Following the global spread of the internet, we are generating data at an unprecedented pace. Because performing any analysis would require us to collect/query the necessary data from the database, we must choose the right tool to query the data. Consequently, we cannot imagine ourselves using SQL to work with this volume of data, as every single query will be expensive. This is precisely where MongoDB comes in. MongoDB is an unstructured database that stores data in the form of documents. This means you do not have to provide a schema to store data in the MongoDB database. This is in contrast to relational databases, where you must provide the schema firsthand before inserting any data. Additionally, MongoDB can handle huge volumes of data very efficiently using PyMongo. This makes it the most widely used NoSQL database as it offers rich query language and flexible and fast access to data.

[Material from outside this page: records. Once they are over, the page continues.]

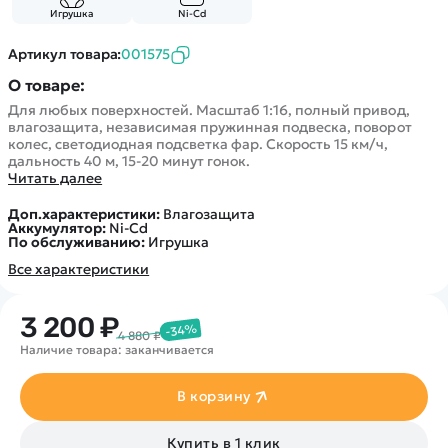
Покупателю
Вертолеты
Блог
Игрушка
Ni-Cd
Катера
Статьи про беспилотники
Контакты
Артикул товара:
001575
Роботы
Обзор квадрокоптеров
Оплата и доставка
О товаре:
Самолеты
Аренда Квадрокоптеров
Помощь
Для любых поверхностей. Масштаб 1:16, полный привод,
Сборные модели
Покупка в кредит
влагозащита, независимая пружинная подвеска, поворот
Отследить заказ
Детские электромобили
колес, светодиодная подсветка фар. Скорость 15 км/ч,
Оплата на сайте
дальность 40 м, 15-20 минут гонок.
Спецтехника
Читать далее
Железные дороги
Доп.характеристики:
Влагозащита
Конструкторы
Аккумулятор:
Ni-Cd
По обслуживанию:
Игрушка
Запчасти для моделей
Все характеристики
3 200 ₽
-34%
4 880 ₽
Наличие товара: заканчивается
В корзину
Купить в 1 клик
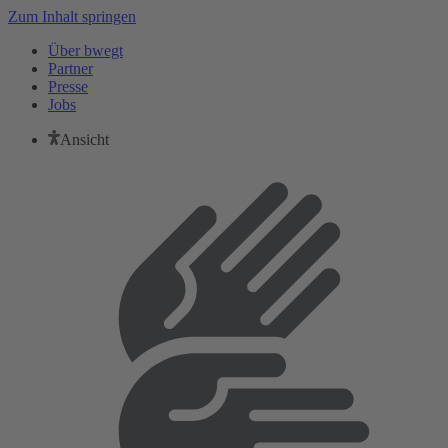
Zum Inhalt springen
Über bwegt
Partner
Presse
Jobs
Ansicht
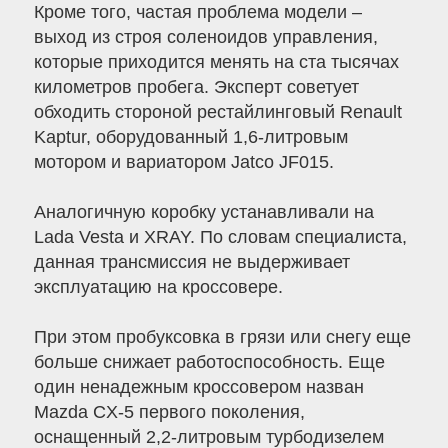
Кроме того, частая проблема модели –
выход из строя соленоидов управления,
которые приходится менять на ста тысячах
километров пробега. Эксперт советует
обходить стороной рестайлинговый Renault
Kaptur, оборудованный 1,6-литровым
мотором и вариатором Jatco JF015.
Аналогичную коробку устанавливали на
Lada Vesta и XRAY. По словам специалиста,
данная трансмиссия не выдерживает
эксплуатацию на кроссовере.
При этом пробуксовка в грязи или снегу еще
больше снижает работоспособность. Еще
один ненадежным кроссовером назван
Mazda CX-5 первого поколения,
оснащенный 2,2-литровым турбодизелем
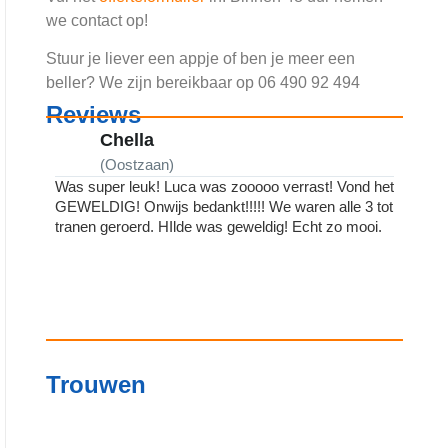
we contact op!
Stuur je liever een
appje
of ben je meer een
beller? We zijn bereikbaar op 06 490 92 494
Reviews
Chella
(Oostzaan)
(
Was super leuk! Luca was zooooo verrast! Vond het
De Lofz
GEWELDIG! Onwijs bedankt!!!!! We waren alle 3 tot
Helemaa
tranen geroerd. HIlde was geweldig! Echt zo mooi.
Medewer
Fijn dat
jullie z
Trouwen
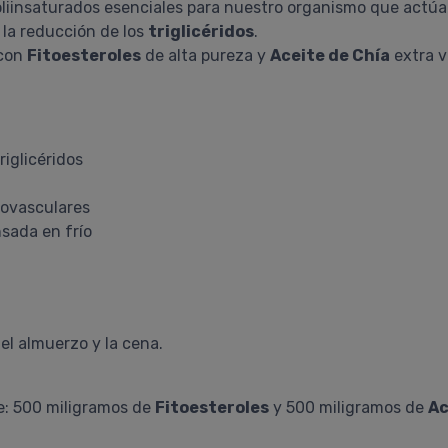
oliinsaturados esenciales para nuestro organismo que actúa
la reducción de los
triglicéridos
.
 con
Fitoesteroles
de alta pureza y
Aceite de Chía
extra v
riglicéridos
iovasculares
nsada en frío
l almuerzo y la cena.
: 500 miligramos de
Fitoesteroles
y 500 miligramos de
Ac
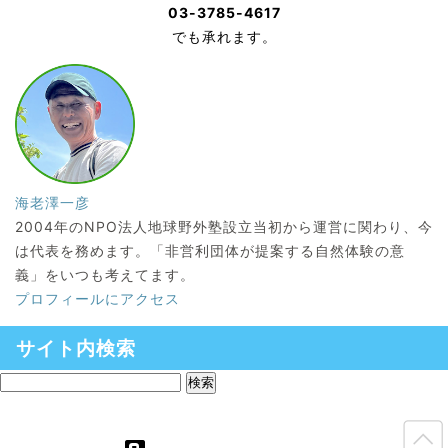
03-3785-4617
でも承れます。
海老澤一彦
2004年のNPO法人地球野外塾設立当初から運営に関わり、今
は代表を務めます。「非営利団体が提案する自然体験の意
義」をいつも考えてます。
プロフィールにアクセス
サイト内検索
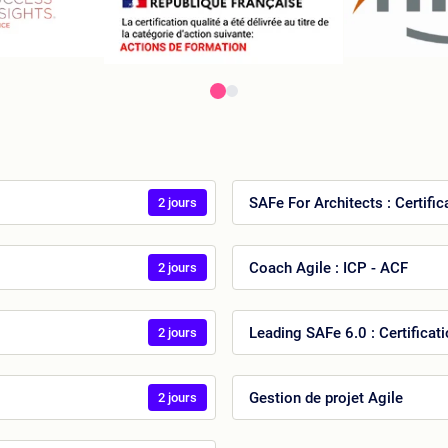
SAFe For Architects : Certifi
2 jours
Coach Agile : ICP - ACF
2 jours
Leading SAFe 6.0 : Certificat
2 jours
Gestion de projet Agile
2 jours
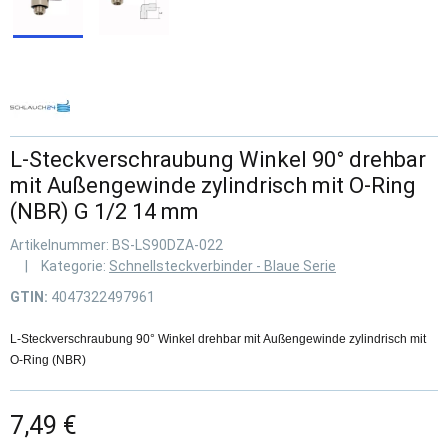
L-Steckverschraubung Winkel 90° drehbar
mit Außengewinde zylindrisch mit O-Ring
(NBR) G 1/2 14 mm
Artikelnummer:
BS-LS90DZA-022
Kategorie:
Schnellsteckverbinder - Blaue Serie
GTIN:
4047322497961
L-Steckverschraubung 90° Winkel drehbar mit Außengewinde zylindrisch mit
O-Ring (NBR)
7,49 €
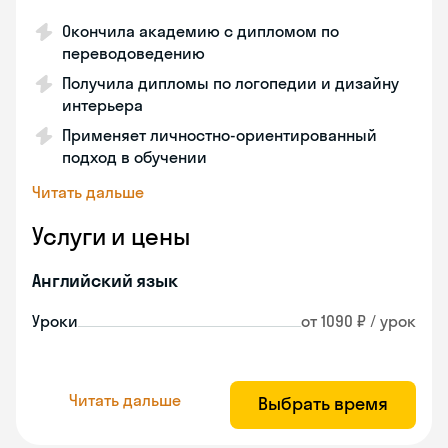
Окончила академию с дипломом по
переводоведению
Получила дипломы по логопедии и дизайну
интерьера
Применяет личностно-ориентированный
подход в обучении
Читать дальше
Услуги и цены
Английский язык
Уроки
от 1090 ₽ / урок
Читать дальше
Выбрать время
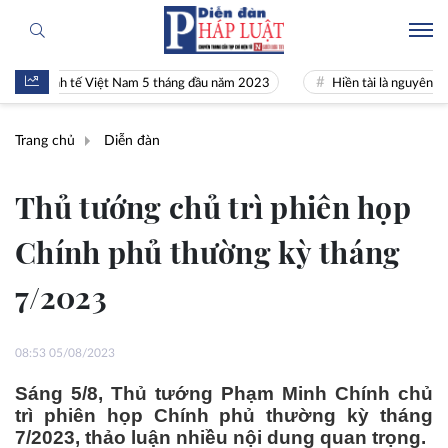
nh tế Việt Nam 5 tháng đầu năm 2023
Hiền tài là nguyên khí Quốc gia
Trang chủ
Diễn đàn
Thủ tướng chủ trì phiên họp
Chính phủ thường kỳ tháng
7/2023
08:53 05/08/2023
Sáng 5/8, Thủ tướng Phạm Minh Chính chủ
trì phiên họp Chính phủ thường kỳ tháng
7/2023, thảo luận nhiều nội dung quan trọng.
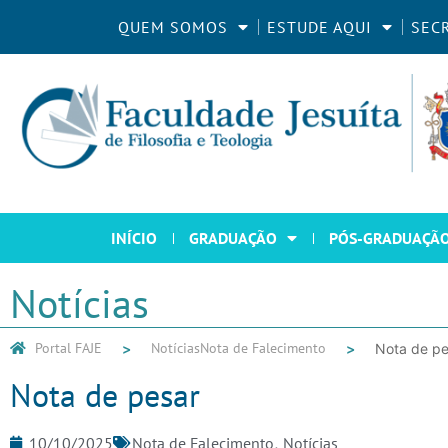
QUEM SOMOS
ESTUDE AQUI
SEC
INÍCIO
GRADUAÇÃO
PÓS-GRADUAÇÃ
Notícias
Portal FAJE
Notícias
Nota de Falecimento
Nota de pe
Nota de pesar
10/10/2025
Nota de Falecimento
,
Notícias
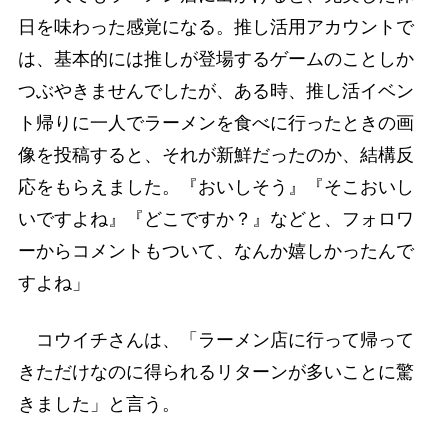
日を味わった感覚になる。推し活用アカウントで
は、基本的には推しが登場するゲームのことしか
つぶやきませんでしたが、ある時、推し活イベン
ト帰りに一人でラーメンを食べに行ったときの画
像を投稿すると、それが新鮮だったのか、結構反
応をもらえました。『おいしそう』『そこおいし
いですよね』『どこですか？』などと、フォロワ
ーからコメントもついて、なんか嬉しかったんで
すよね」
コウイチさんは、「ラーメン店に行って帰って
きただけなのに得られるリターンが多いことに驚
きました」と言う。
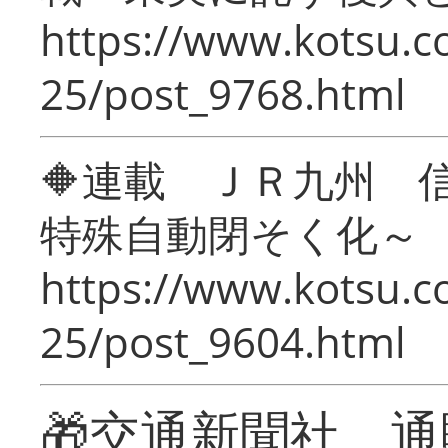
https://www.kotsu.c
25/post_9768.html
🔶連載 ＪＲ九州 
特殊自動閉そく化～
https://www.kotsu.c
25/post_9604.html
🎁交通新聞社 通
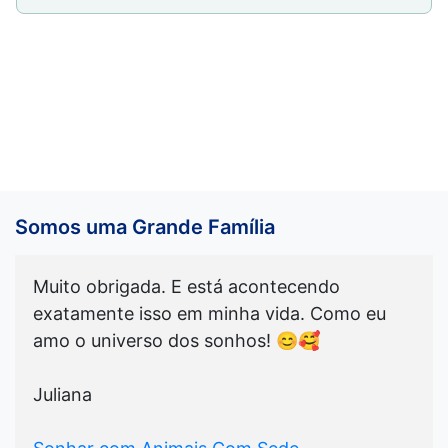
Somos uma Grande Família
Muito obrigada. E está acontecendo
exatamente isso em minha vida. Como eu
amo o universo dos sonhos! 😊🥰
Juliana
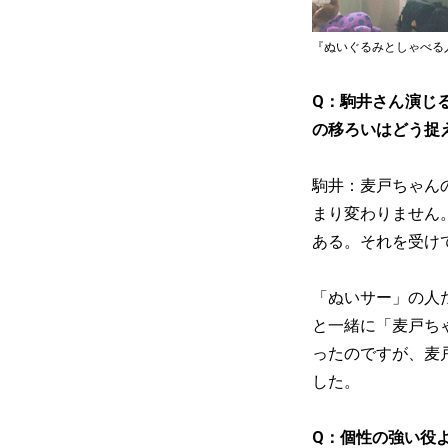
『ぬいぐるみとしゃべる
Q：駒井さん演じ
の移ろいはどう捉
駒井：麦戸ちゃん
まり変わりません
ある。それを受け
「ぬいサー」の人
と一緒に「麦戸ち
ったのですが、麦
した。
Q：個性の強い役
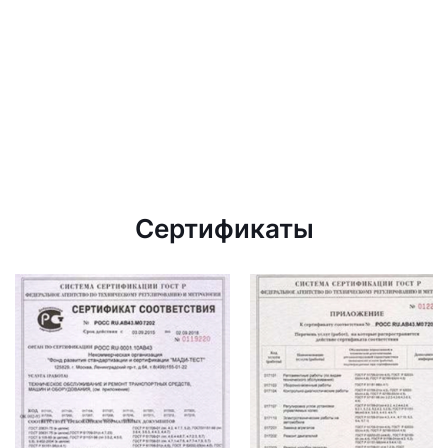
Сертификаты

This article will provide multiple examples of how to query a MongoDB database using PyMongo. We will also learn the basics of aggregation pipelines and use comparison operators, logical operators, and regular expressions.
Learning Objectives
This article continues the MongoDB in Python Tutorial for Beginners, which covered the challenges of unstructured databases, installation steps, and basic operations of MongoDB. So, if you are a complete beginner in MongoDB, I recommend you go through that article first.
PyMongo is a Python library that enables us to connect with MongoDB. It is the most recommended way to work with MongoDB in Python.
We have also chosen Python to interact with MongoDB because it is one of the most commonly used and considerably powerful data science and machine learning languages. PyMongo allows us to retrieve the data with dictionary-like syntax. This is because, internally, MongoDB stores all the documents in BSON format, the Binary form of JSON (JavaScript Object Notation). Now, reading these documents in different programming languages would convert them into the internally supported data types in that programming language. Therefore, in Python, these BSON documents are retrieved as Python dictionaries.
New to Python? Enroll in our free course: Introduction to Python and start your coding journey today!
Installing PyMongo is simple and straightforward. Here, I am assuming you already have Python 3 and MongoDB installed. The following command will help you to install PyMongo:
pip3 install pymongo
Let us set things up before querying a MongoDB database using PyMongo. Firstly, we will insert the data into the database. The following steps will help you with this-
Import the libraries and connect to the mongo client.
Start the MongoDB server on your machine. I am assuming it is running at localhost:27017.
Let’s start by importing some of the libraries we will use. The MongoDB server runs at port 27017 on the local machine by default. Then, we will connect to the MongoDB client using the PyMongo library. The code for it is as follows:
client = pymongo.MongoClient('mongodb://localhost:27017')
It provides a client for a running MongoDB instance.
Get the database instance of the database sample_db.
If it doesn’t exist, MongoDB will create one for you. The code for it is as follows:
database = client['sample_db']
# importing the required libraries
import pymongo
import pprint
import json
import warnings
warnings.filterwarnings('ignore')
# connect to the mongoclient
client = pymongo.MongoClient('mongodb://localhost:27017')
# get the database
database = client['sample_db']
Note- You can view all the existing database names using MongoClient().list_database_names()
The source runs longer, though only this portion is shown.